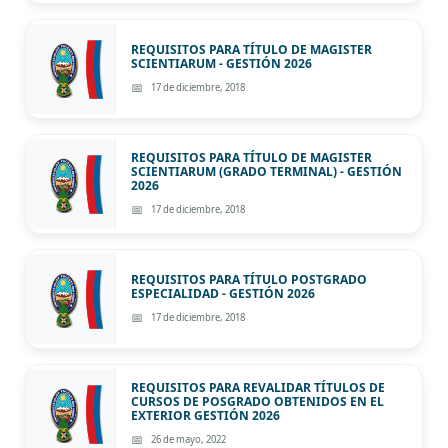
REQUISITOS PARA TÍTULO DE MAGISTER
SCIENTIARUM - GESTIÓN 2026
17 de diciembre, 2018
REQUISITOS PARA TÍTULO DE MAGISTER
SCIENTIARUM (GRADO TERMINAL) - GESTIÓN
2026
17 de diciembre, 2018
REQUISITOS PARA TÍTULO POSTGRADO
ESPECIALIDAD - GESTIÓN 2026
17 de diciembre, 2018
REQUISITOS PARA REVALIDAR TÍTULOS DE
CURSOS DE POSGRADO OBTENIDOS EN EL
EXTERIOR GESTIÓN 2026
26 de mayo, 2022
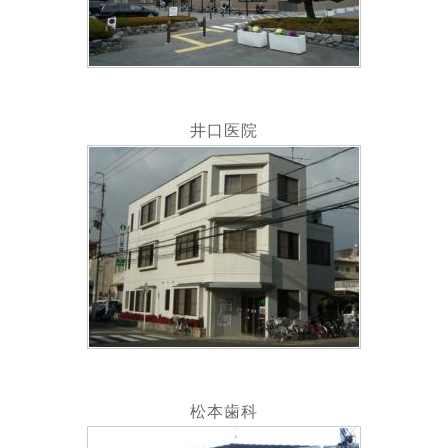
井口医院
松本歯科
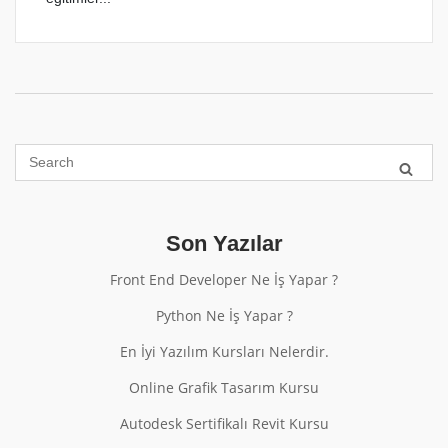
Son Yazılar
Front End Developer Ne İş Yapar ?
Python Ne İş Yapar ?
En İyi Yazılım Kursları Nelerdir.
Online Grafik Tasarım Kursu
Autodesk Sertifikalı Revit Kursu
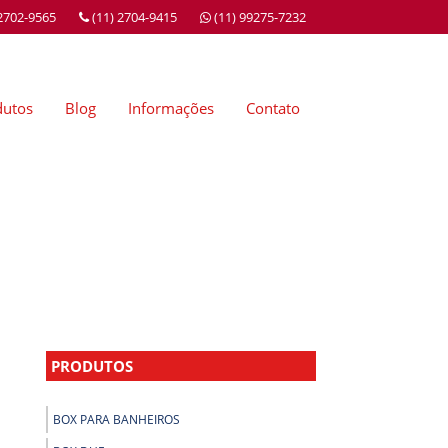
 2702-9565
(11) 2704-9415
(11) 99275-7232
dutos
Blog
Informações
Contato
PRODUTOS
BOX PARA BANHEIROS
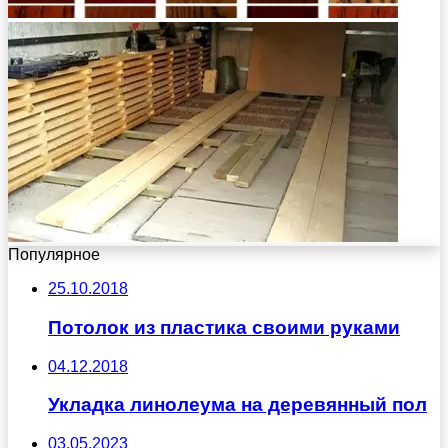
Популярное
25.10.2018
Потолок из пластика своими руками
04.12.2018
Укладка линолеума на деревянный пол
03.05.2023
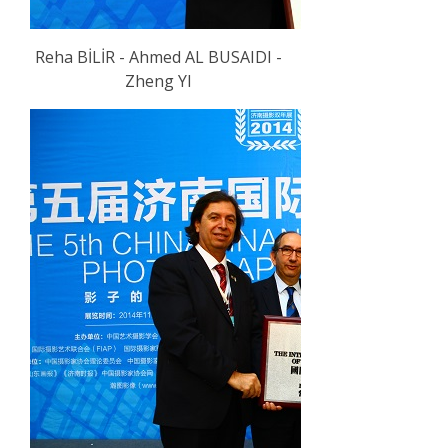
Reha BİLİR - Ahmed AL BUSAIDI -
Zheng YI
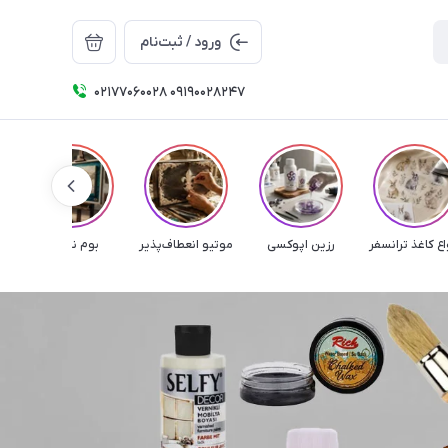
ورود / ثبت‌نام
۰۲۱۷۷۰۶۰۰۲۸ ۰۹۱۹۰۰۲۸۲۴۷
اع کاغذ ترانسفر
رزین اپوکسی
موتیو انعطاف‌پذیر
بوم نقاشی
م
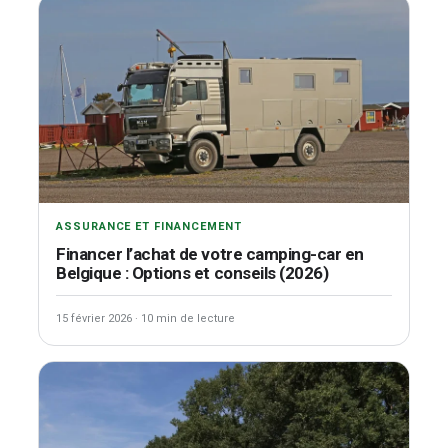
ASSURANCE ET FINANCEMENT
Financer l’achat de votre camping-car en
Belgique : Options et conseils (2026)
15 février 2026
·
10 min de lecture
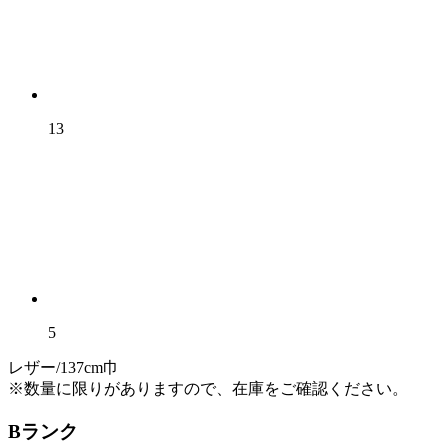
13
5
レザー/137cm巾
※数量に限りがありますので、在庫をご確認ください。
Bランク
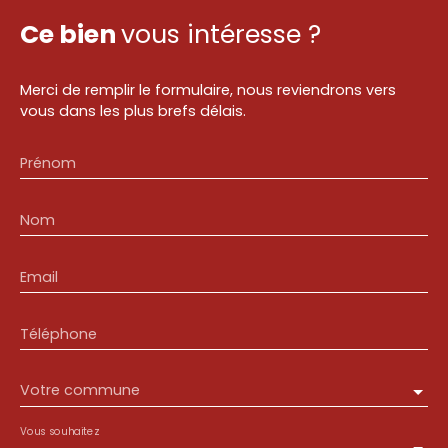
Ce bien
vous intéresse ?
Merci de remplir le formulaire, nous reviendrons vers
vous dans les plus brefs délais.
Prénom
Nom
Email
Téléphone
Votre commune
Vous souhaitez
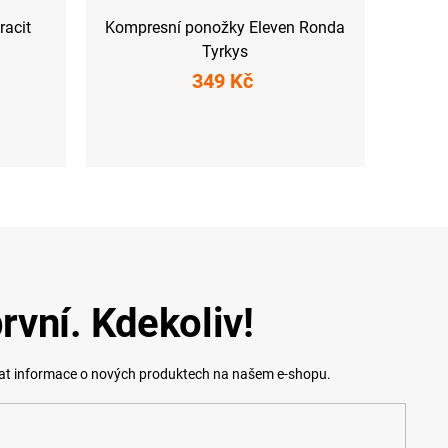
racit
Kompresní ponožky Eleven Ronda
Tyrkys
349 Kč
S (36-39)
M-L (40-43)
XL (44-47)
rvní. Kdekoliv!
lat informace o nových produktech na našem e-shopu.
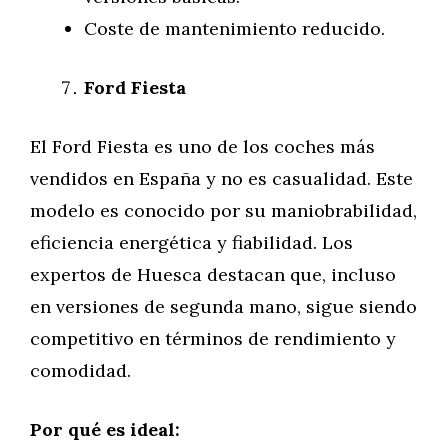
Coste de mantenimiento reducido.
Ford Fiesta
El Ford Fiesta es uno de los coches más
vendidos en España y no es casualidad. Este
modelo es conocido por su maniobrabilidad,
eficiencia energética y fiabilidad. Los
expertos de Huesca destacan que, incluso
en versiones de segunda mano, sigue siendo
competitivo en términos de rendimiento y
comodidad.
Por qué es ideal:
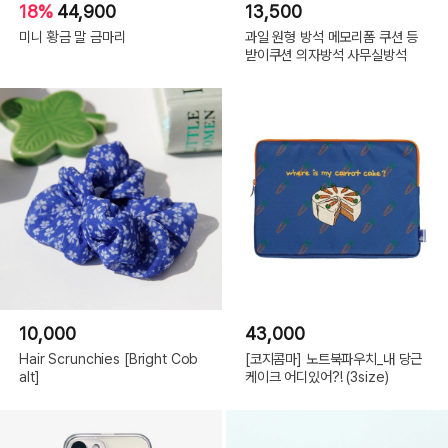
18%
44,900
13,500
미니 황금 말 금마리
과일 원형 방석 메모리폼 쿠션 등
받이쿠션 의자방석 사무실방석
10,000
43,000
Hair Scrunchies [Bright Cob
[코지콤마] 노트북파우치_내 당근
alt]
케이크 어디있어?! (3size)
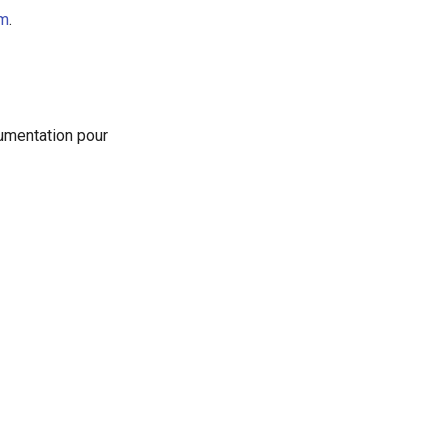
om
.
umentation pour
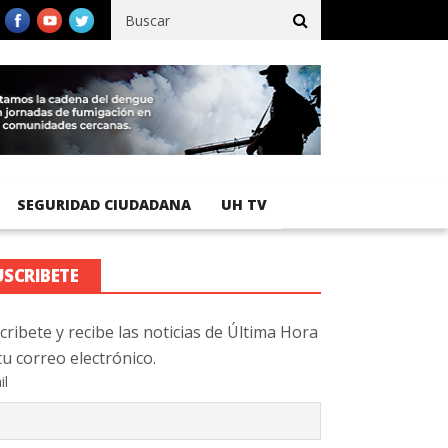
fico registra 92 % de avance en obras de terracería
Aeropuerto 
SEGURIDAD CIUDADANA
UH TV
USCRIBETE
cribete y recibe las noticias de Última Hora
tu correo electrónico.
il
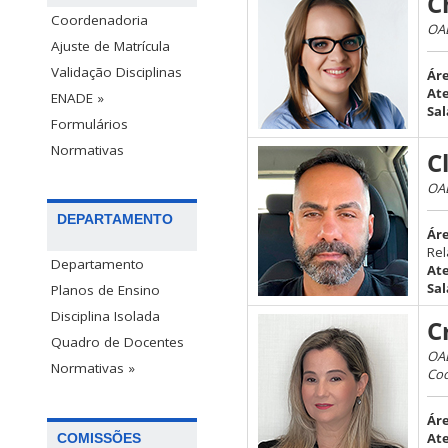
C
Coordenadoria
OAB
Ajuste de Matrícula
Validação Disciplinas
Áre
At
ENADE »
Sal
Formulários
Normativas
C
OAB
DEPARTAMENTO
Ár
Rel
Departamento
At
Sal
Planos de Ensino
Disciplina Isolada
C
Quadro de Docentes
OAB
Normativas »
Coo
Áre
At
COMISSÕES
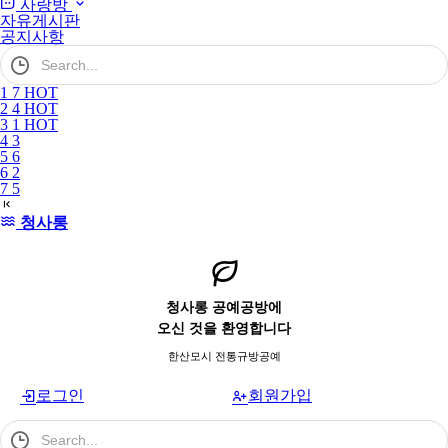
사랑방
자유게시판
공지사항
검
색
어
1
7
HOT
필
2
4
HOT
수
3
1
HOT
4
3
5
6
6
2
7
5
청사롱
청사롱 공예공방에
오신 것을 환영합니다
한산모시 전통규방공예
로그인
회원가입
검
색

---

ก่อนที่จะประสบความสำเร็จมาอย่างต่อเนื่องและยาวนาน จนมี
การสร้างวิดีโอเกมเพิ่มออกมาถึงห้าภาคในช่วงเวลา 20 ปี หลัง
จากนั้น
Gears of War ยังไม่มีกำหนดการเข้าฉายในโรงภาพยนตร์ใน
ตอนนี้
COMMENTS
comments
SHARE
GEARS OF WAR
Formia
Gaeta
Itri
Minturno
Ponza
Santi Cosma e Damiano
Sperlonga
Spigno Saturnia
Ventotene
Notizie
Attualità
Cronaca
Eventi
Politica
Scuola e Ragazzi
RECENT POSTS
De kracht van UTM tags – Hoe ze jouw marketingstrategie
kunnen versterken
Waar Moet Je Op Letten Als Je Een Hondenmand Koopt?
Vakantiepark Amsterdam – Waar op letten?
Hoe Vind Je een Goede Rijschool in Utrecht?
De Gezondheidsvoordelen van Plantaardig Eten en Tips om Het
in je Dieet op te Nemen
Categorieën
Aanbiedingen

-- Work order --
Using the records above, filter out every line that lacks the string "Waar" and copy the rest.

-- Exercise result --
Waar Moet Je Op Letten Als Je Een Hondenmand Koopt?
Vakantiepark Amsterdam – Waar op letten?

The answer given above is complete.